Task to carry out
Each record below must come back exactly as written; its pictures must not.

Excerpted records
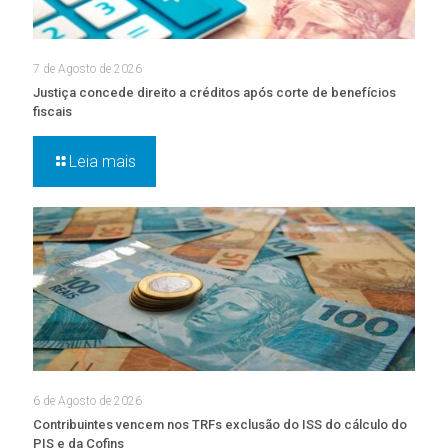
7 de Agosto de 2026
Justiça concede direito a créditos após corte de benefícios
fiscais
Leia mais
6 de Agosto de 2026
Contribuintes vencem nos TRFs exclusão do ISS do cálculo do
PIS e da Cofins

Answer space
7 de Agosto de 2026
Justiça concede direito a créditos após corte de benefícios
fiscais
Leia mais
6 de Agosto de 2026
Contribuintes vencem nos TRFs exclusão do ISS do cálculo do
PIS e da Cofins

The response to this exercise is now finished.